Author: Matt Dixon
Occasionally, very occasionally, something very special happens from a performance standpoint. Everything aligns and athlete simply…”uncorks” and puts down a performance that the whole team is left aghast. Sarah Piampiano accomplished this feat at the 2019 IRONMAN Brazil. I knew it was special as my initial reaction was less about the win she secured, the ticket punched to the Hawaii IRONMAN World Championships, or even the course records smashed (bike, run, and overall). Instead, it was just a deep satisfaction for her personal performance as an athlete. I knew she had married personal trained potential with performance on the day. I don’t think there could be a more satisfying feeling as a coach or athlete which highlights the real reason driving the best athletes forward. Sarah raced with a freedom I have yet to see and bravery that didn’t get wrapped up in the rest of the competition or paralyzed by an obsession of metrics and data. It was experienced and free-flowing racing without fear of consequence if things didn’t go right.

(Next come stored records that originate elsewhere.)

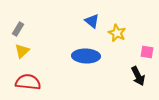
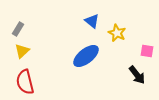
pink square: moved 1 px up
blue ellipse: rotated 40 degrees counterclockwise
black arrow: moved 1 px left, 1 px up; rotated 12 degrees counterclockwise
red semicircle: moved 3 px left; rotated 110 degrees counterclockwise
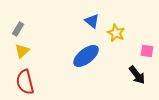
yellow star: moved 1 px left
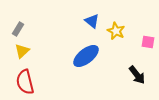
yellow star: moved 2 px up
pink square: moved 1 px right, 9 px up
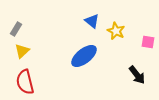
gray rectangle: moved 2 px left
blue ellipse: moved 2 px left
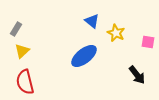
yellow star: moved 2 px down
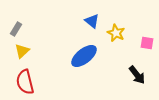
pink square: moved 1 px left, 1 px down
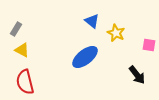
pink square: moved 2 px right, 2 px down
yellow triangle: moved 1 px up; rotated 49 degrees counterclockwise
blue ellipse: moved 1 px right, 1 px down
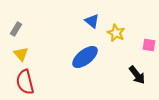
yellow triangle: moved 1 px left, 4 px down; rotated 21 degrees clockwise
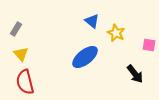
black arrow: moved 2 px left, 1 px up
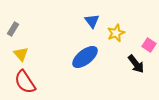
blue triangle: rotated 14 degrees clockwise
gray rectangle: moved 3 px left
yellow star: rotated 24 degrees clockwise
pink square: rotated 24 degrees clockwise
black arrow: moved 1 px right, 10 px up
red semicircle: rotated 20 degrees counterclockwise
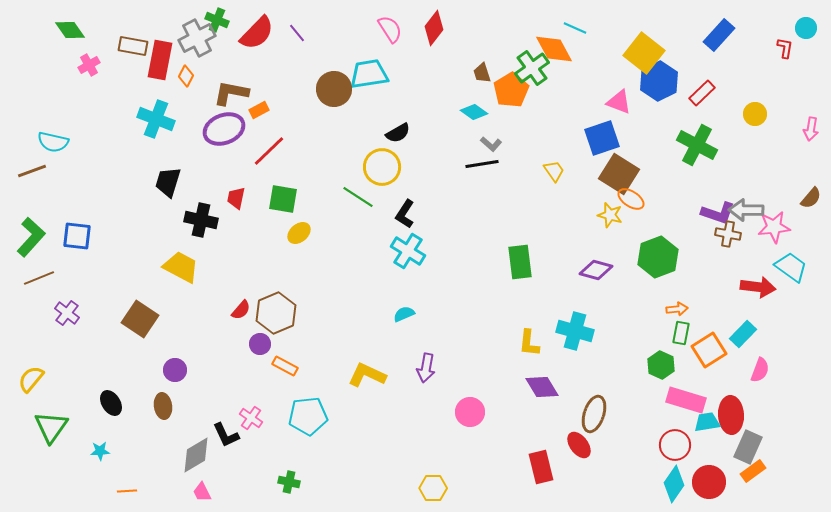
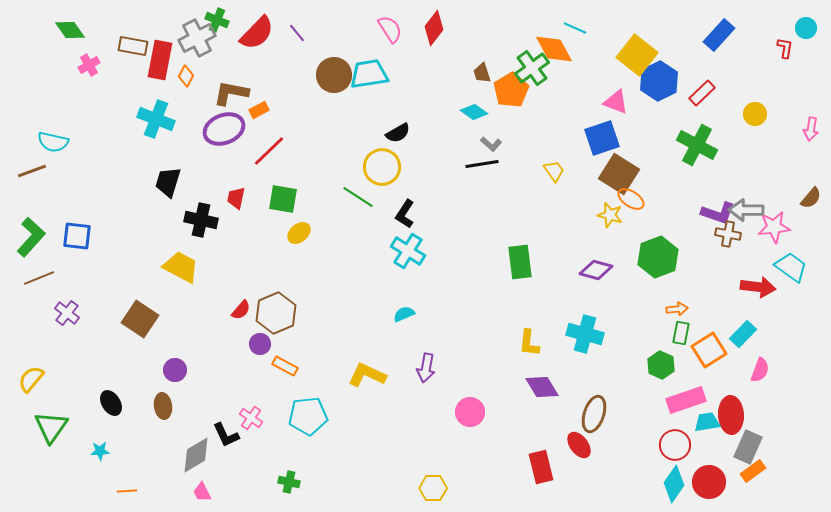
yellow square at (644, 53): moved 7 px left, 2 px down
brown circle at (334, 89): moved 14 px up
pink triangle at (619, 102): moved 3 px left
cyan cross at (575, 331): moved 10 px right, 3 px down
pink rectangle at (686, 400): rotated 36 degrees counterclockwise
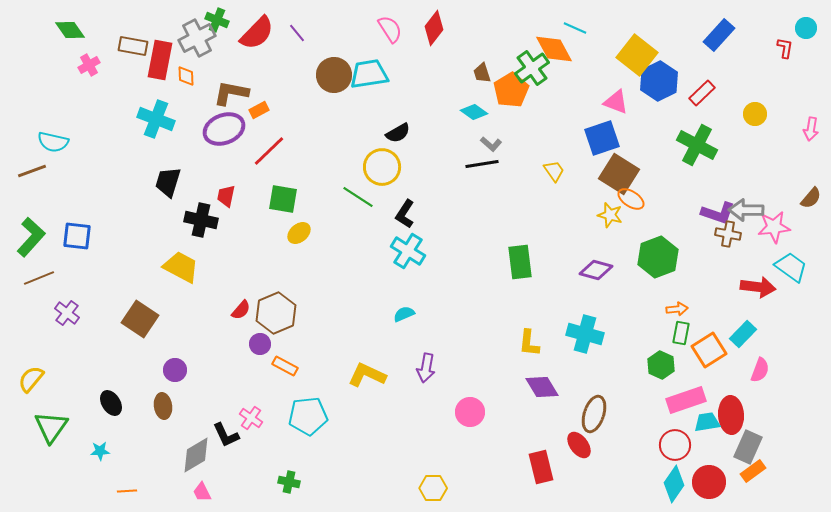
orange diamond at (186, 76): rotated 30 degrees counterclockwise
red trapezoid at (236, 198): moved 10 px left, 2 px up
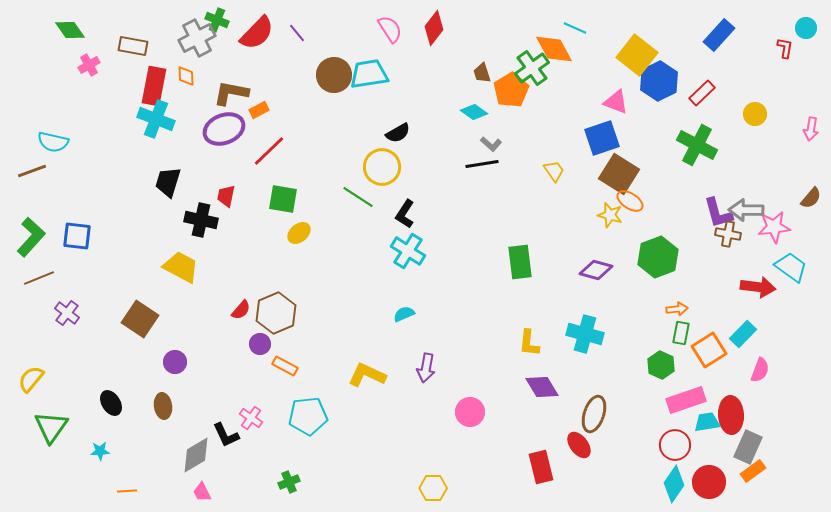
red rectangle at (160, 60): moved 6 px left, 26 px down
orange ellipse at (631, 199): moved 1 px left, 2 px down
purple L-shape at (718, 213): rotated 56 degrees clockwise
purple circle at (175, 370): moved 8 px up
green cross at (289, 482): rotated 35 degrees counterclockwise
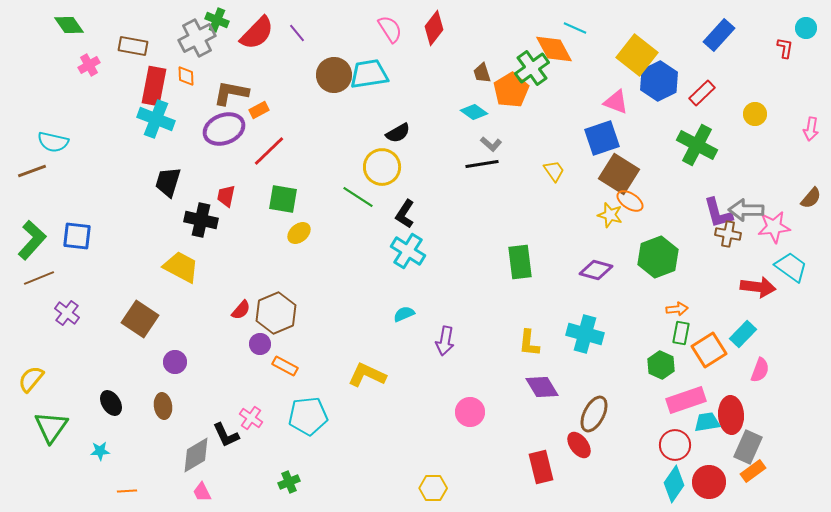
green diamond at (70, 30): moved 1 px left, 5 px up
green L-shape at (31, 237): moved 1 px right, 3 px down
purple arrow at (426, 368): moved 19 px right, 27 px up
brown ellipse at (594, 414): rotated 9 degrees clockwise
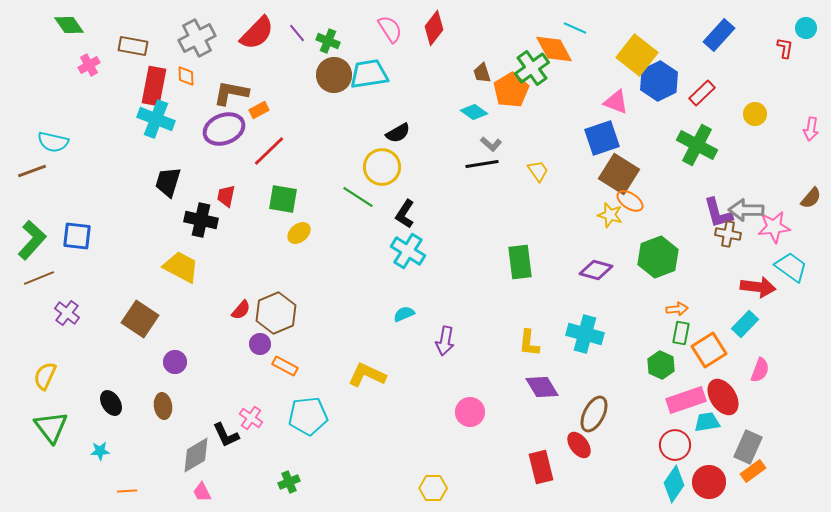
green cross at (217, 20): moved 111 px right, 21 px down
yellow trapezoid at (554, 171): moved 16 px left
cyan rectangle at (743, 334): moved 2 px right, 10 px up
yellow semicircle at (31, 379): moved 14 px right, 3 px up; rotated 16 degrees counterclockwise
red ellipse at (731, 415): moved 8 px left, 18 px up; rotated 30 degrees counterclockwise
green triangle at (51, 427): rotated 12 degrees counterclockwise
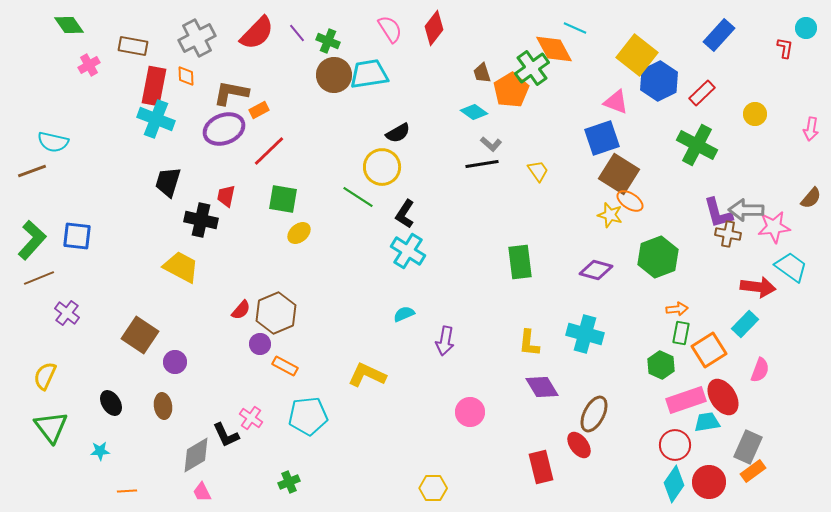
brown square at (140, 319): moved 16 px down
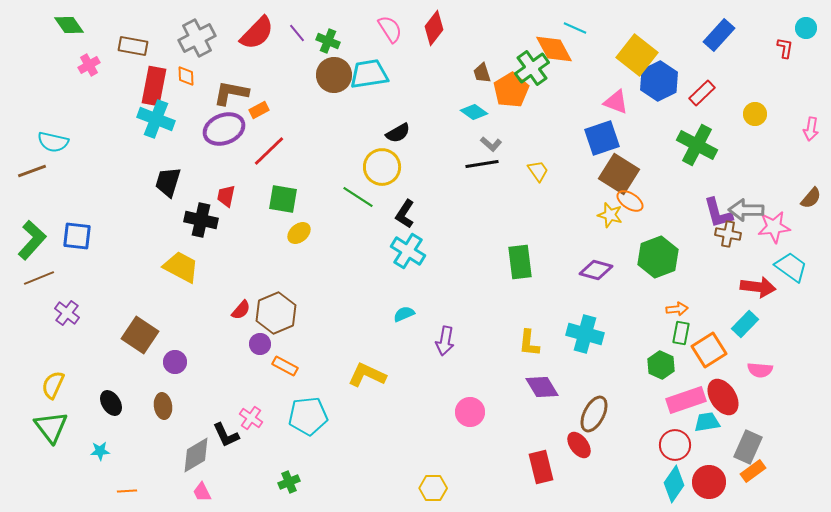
pink semicircle at (760, 370): rotated 75 degrees clockwise
yellow semicircle at (45, 376): moved 8 px right, 9 px down
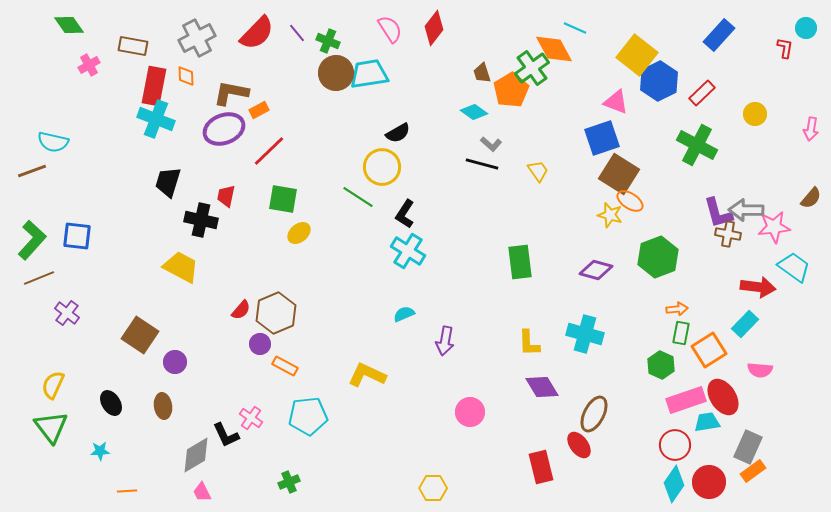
brown circle at (334, 75): moved 2 px right, 2 px up
black line at (482, 164): rotated 24 degrees clockwise
cyan trapezoid at (791, 267): moved 3 px right
yellow L-shape at (529, 343): rotated 8 degrees counterclockwise
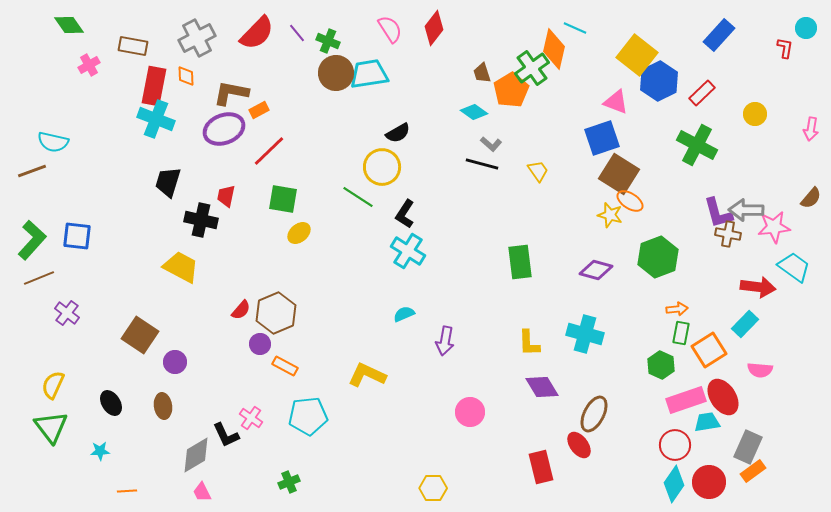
orange diamond at (554, 49): rotated 42 degrees clockwise
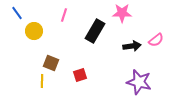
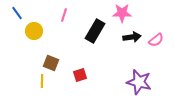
black arrow: moved 9 px up
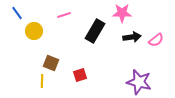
pink line: rotated 56 degrees clockwise
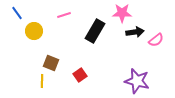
black arrow: moved 3 px right, 5 px up
red square: rotated 16 degrees counterclockwise
purple star: moved 2 px left, 1 px up
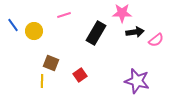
blue line: moved 4 px left, 12 px down
black rectangle: moved 1 px right, 2 px down
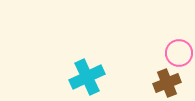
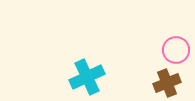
pink circle: moved 3 px left, 3 px up
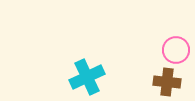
brown cross: moved 1 px up; rotated 28 degrees clockwise
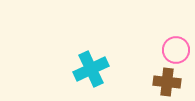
cyan cross: moved 4 px right, 8 px up
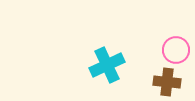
cyan cross: moved 16 px right, 4 px up
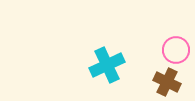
brown cross: rotated 20 degrees clockwise
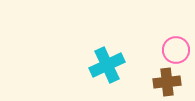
brown cross: rotated 32 degrees counterclockwise
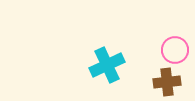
pink circle: moved 1 px left
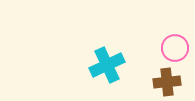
pink circle: moved 2 px up
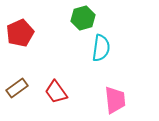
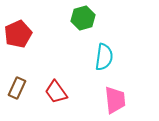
red pentagon: moved 2 px left, 1 px down
cyan semicircle: moved 3 px right, 9 px down
brown rectangle: rotated 30 degrees counterclockwise
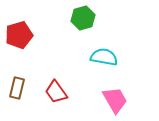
red pentagon: moved 1 px right, 1 px down; rotated 8 degrees clockwise
cyan semicircle: rotated 88 degrees counterclockwise
brown rectangle: rotated 10 degrees counterclockwise
pink trapezoid: rotated 24 degrees counterclockwise
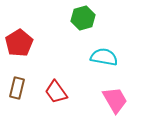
red pentagon: moved 8 px down; rotated 16 degrees counterclockwise
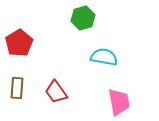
brown rectangle: rotated 10 degrees counterclockwise
pink trapezoid: moved 4 px right, 2 px down; rotated 20 degrees clockwise
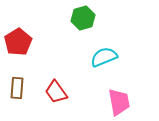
red pentagon: moved 1 px left, 1 px up
cyan semicircle: rotated 32 degrees counterclockwise
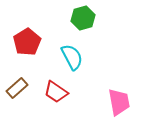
red pentagon: moved 9 px right
cyan semicircle: moved 32 px left; rotated 84 degrees clockwise
brown rectangle: rotated 45 degrees clockwise
red trapezoid: rotated 20 degrees counterclockwise
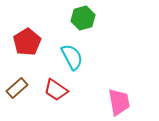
red trapezoid: moved 2 px up
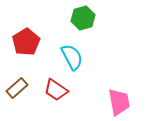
red pentagon: moved 1 px left
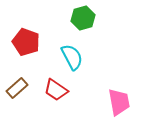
red pentagon: rotated 20 degrees counterclockwise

As with all great performances, there is much to learn from Sarah’s performance, so let’s dig into some of the key elements that I believe shaped such a breakthrough. As we do this, it is important to remember that the race performance wasn’t mystical or otherworldly, it was simply aligned to her potential. We just know that it isn’t easy to crack the code and have a true day of racing that reaches close to that highest potential. Review the below in the mindset of some key details that helped Sarah find her best day on the day.
The Big Rest
Perhaps the most important part of this performance arrived out of what Sarah didn’t do. At the end of last season, I felt that Sarah was tired. She had accumulated fatigue from years of hard training. Getting blood work showed us this also. She was tired. More than any other season, Sarah took a real break from the heavy load that makes up a professional triathlete's training. It is important to realize that this break wasn’t complete inactivity and wasn’t unstructured. Her break wasn’t a case of walking away and embracing random. Instead, it was a true post-season technical approach to the break. We executed a much lower overall weekly duration of training but focused on technical development and speed work. We also gave space for some more “free” sessions of activity that fed the soul and contained less structure. By design, on arriving at the January pro camp in Scottsdale, Sarah was far, far behind the rest of the squad, and, yet, here she is in May.
Shift the Approach
While there is no shortcut to success or breakthrough performances, Sarah needed to be pragmatic even on return. We mapped out two main differences in training. The first was to cluster hard workouts together, but then make the easier sessions and days even easier. We spaced the work apart to ensure healing between the tougher blocks of work. It wasn’t that Sarah was training easier (it was still tough), but we doubled-down on the recovery between tough sessions. We also shifted the run-in to races with a deeper clean out a couple of weeks prior, followed by very hard training 8 days out from the race, followed by very high intensity (but shorter) training five days out from the race. We even had Sarah travel to Brazil a day delayed to allow high-intensity work to happen when we wanted it to.
A Mindset Shift
Sarah owns this one, all the way, with just a little reminder and nudges of encouragement from me in race week. Sarah has always been highly driven and not one to leave any stone unturned in pursuit of best performance. At the end of last season, likely aligned with her fatigue, I mentioned that I felt she took it a little too seriously. It wasn’t that I thought she should resort to random or crazy, but I didn’t see as much fun. I honestly don’t know the catalyst, outside of the challenging months she navigated via rest, but this ramp up has delivered a more emotionally-free Lil Poo. I have seen true inner enjoyment flowing without shackles of expectations or over-focus on others results. As a team, we have endured terrible luck at the start of this season, including three broken clavicles already, but Sarah has kept even-keeled. Even on return from Lima (her first race of the season), when an exploding front wheel left her standing on the side of the road watching the race go by, Sarah managed to find encouragement on how she felt in the early stages of the race. She was patient and unmoved from enjoyment. The race plan for Sarah was simple, go and have fun and execute the parts of the puzzle you know how to. She was smiling, relaxed, and simply excited to race. I believe it was this inner freedom expressed, with little fear of consequence, that allowed her performance potential to be expressed. Of course, now, Sarah must extend this flow and recipe into the rest of the season, but there are lessons for all of us.
Rested, pragmatic, free. With a backbone of consistency and hard work, there is an opportunity to grow and allow good things to happen. She knew that only a win would deliver a coveted podium spot, but instead of focusing on what might happen or what others might do, she kept it simple. Go race the race and go charge. The rest is, well, I guess, it is history.